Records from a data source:
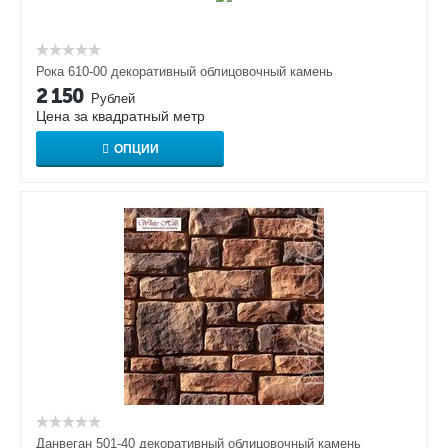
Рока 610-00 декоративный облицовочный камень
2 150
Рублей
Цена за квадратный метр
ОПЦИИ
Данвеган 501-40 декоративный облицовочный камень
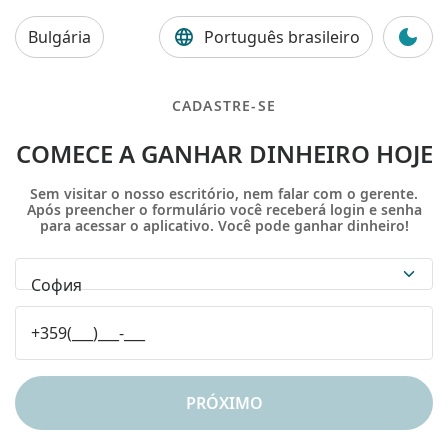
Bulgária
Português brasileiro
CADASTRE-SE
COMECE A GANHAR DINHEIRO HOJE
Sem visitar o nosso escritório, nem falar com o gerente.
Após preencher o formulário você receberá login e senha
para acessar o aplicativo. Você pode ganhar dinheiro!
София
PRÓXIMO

...

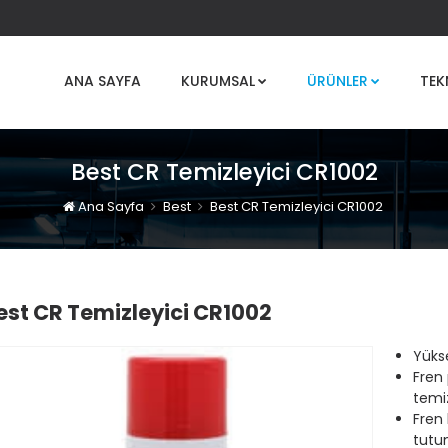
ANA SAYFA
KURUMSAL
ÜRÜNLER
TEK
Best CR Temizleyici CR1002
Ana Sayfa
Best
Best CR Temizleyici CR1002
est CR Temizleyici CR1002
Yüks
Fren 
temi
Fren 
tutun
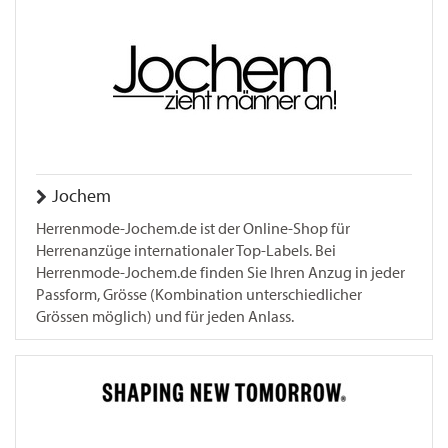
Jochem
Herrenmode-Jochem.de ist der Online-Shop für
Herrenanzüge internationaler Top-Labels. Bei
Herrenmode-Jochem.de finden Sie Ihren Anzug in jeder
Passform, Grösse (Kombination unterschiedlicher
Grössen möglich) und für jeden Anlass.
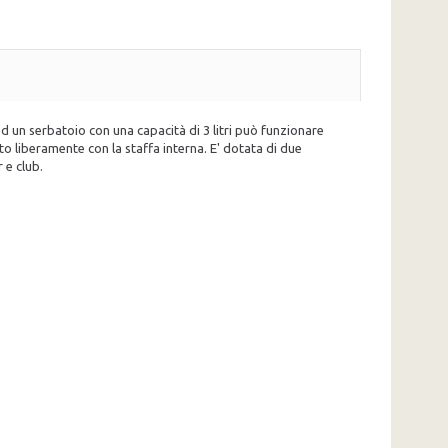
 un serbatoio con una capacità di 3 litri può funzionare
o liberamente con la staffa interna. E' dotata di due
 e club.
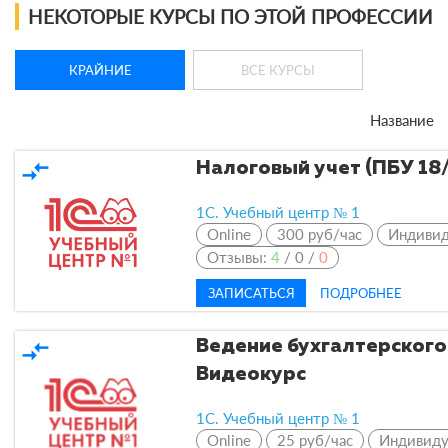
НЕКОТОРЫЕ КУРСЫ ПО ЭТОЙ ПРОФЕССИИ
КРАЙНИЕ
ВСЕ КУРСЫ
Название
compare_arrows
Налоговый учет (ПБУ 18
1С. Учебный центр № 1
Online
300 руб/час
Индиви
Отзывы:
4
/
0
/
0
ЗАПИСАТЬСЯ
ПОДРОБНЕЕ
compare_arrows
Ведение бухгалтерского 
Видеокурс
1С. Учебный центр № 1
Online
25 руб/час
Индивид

▶ [About this task]: Tally the lines above containing "Jochem"; give only the number.

▶ [Result]: 3